We might, for example, when walking through a city at dusk — “known as omagatoki, ‘the time of evil encounters'” — run into, as Matsuura’s protagonist does, a faintly antagonistic acquaintance who, wearing an undershirt and boxer shorts, appears to be waiting for us. Our encounter with this acquaintance might then propel us into a nightmare that will include a hidden garden containing a steamy conservatory in which a sinister philosopher/pornographer holds forth on the cyclical nature of time, and the machinations of this cracked aesthete may eventually lead us underground, to rivers that run deep under the metropolis. Reading “Triangle” we might, following Matsuura’s protagonist, enter a psycho-geographically informed version of city life, the darkness of which will remain unresolved at novel’s end.

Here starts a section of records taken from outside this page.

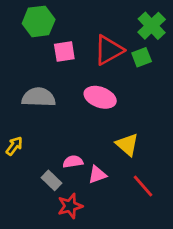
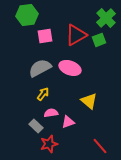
gray semicircle: (39, 97) -> (40, 68), moved, turned -30
yellow arrow: (14, 146) -> (43, 94), moved
red line: (143, 186) -> (100, 146), moved

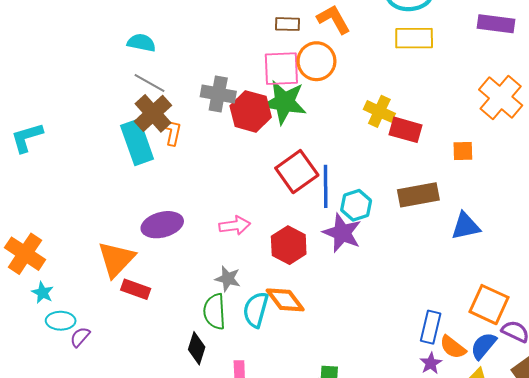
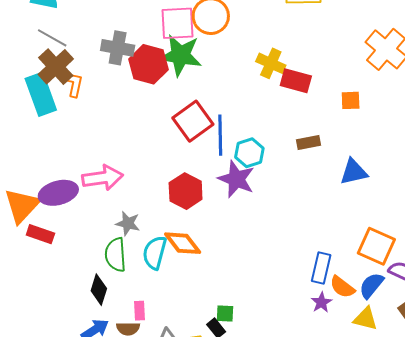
brown rectangle: (418, 195) -> (309, 142), size x0.6
purple ellipse: (162, 225) -> (58, 193), moved
pink arrow: (235, 226) -> (102, 178), moved, size x1.4

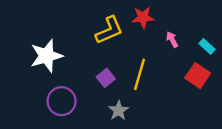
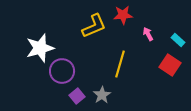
purple square: (106, 78) -> (77, 96), moved
purple circle: (62, 101) -> (62, 71), moved

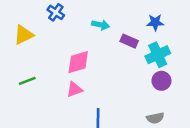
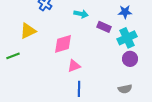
yellow triangle: (23, 35) -> (28, 31), moved
green line: (27, 81) -> (13, 56), moved
pink triangle: (74, 89) -> (74, 66), moved

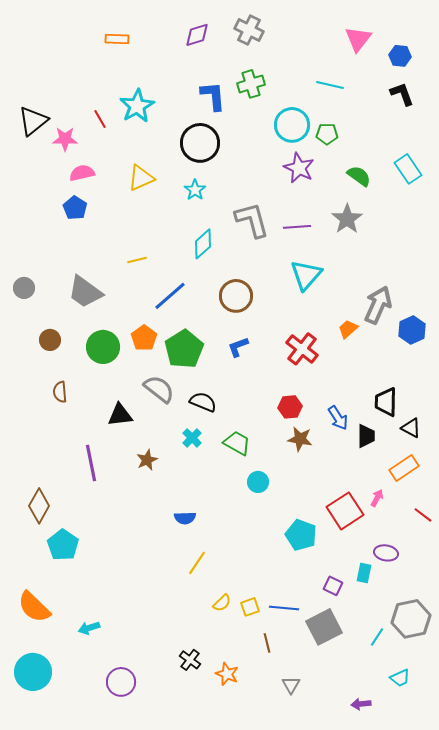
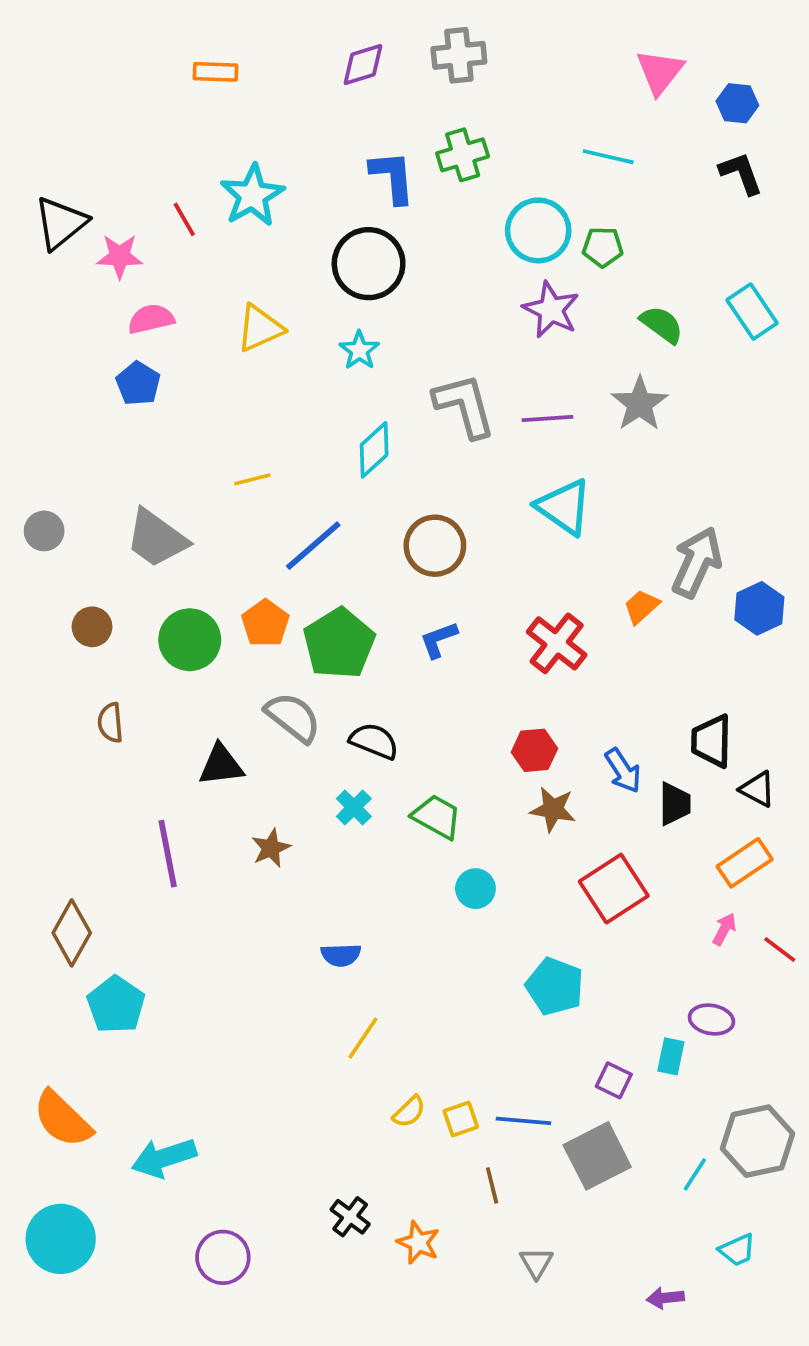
gray cross: (249, 30) -> (459, 55), turned -32
cyan triangle: (306, 275) -> (564, 507), turned -36
pink arrow: (377, 498) -> (724, 929), moved
red square: (345, 511) -> (614, 889), moved
cyan arrow: (89, 628) -> (164, 1158), size x1.6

Matsuura, a professor in the French department at Tokyo University, is clearly comfortable in the place where the gothic and the decadent meet. On the gothic side he gives us the sinister philosopher, Koyama, who may be a master calligrapher; a damsel, Tomoe, who may be in distress; and an estate that, though in the midst of Tokyo’s shitamachi (downtown) in the mid-1990s, feels remote both in place and time and includes secret passages as well as the overheated conservatory, rank with tropical decay, where the aesthete holds forth.
Decadence enters the novel in the person of the protagonist, Shun Otsuki, an enervated junkie, two years clean, whose addiction is far from being his darkest secret. He’s aimless, anonymous, and powerless, it seems, to resist the urgings of the urban tide, including the suggestion made by Sugimoto, the fellow in undershirt and boxers he runs into during “the time of evil encounters.” He lets Sugimoto take him to meet the sinister aesthete, Koyama, who apparently wants to offer him a job, but who first shows him a film in which close-ups of insects fade into scenes of the possibly distressed damsel — who may be the aesthete’s granddaughter — engaged in “less the erotic act of lovemaking than a close-up of genitals having sex.” While Otsuki watches the film he notices that, “at the exact moment that there was a close-up of the moon on the screen, outside the glass conservatory the clouds parted to reveal a real full moon.” The film, he comes to feel, is somehow dictating his life. That Otsuki is hired to complete the film which exerts such force over him adds a further twist.
The footage that Otsuki produces — Koyama tells him it will be incorporated into the genitals and insects film — seems, in an art-house sort of way, vaguely interesting. He spends a week filming Tomoe, who is floating in a tank of water, “as she hung upside down, by the crook of her knees, swinging trapeze-like as her hair trailed through the water … [and] as her face slowly emerged from under the water.” Filming her face emerge, Otsuki plunges deeper in.
“Triangle” incorporates elements of noir thrillers, but Otsuki is no detective. Detectives in the classical mode move through the city with unrelenting focus. Truth is out there, and they will find it. The mysteries they investigate will be solved. Otsuki, on the other hand, is a piece of urban flotsam tossed here and there by forces more powerful than he is, a character in a plot concocted by others. He is not, however, without agency: he does try to figure out the life he has fallen into. He tries, but he fails. Tomoe’s face never quite emerges.
Early in “Triangle” we can only believe that she is a victim of her perverted grandfather. Otsuki believes this, too, but of a later encounter with her he notes: “I was face-to-face with a beautiful girl, yet staring into the compound eyes of a filthy fly. Could these eyes really belong to a human? Up until that moment, I’d thought they were beautiful and innocent. Had I really been such an idiot all along?”
That the mysteries of “Triangle” are not easy to resolve will be, for some readers, frustrating. Others, however, will find that Matsuura’s willingness to eschew facile resolution at the novel’s end, and to allow, instead, the mystery to remain is what makes this one of those rare novels that one wants to reread as soon as the last page is turned.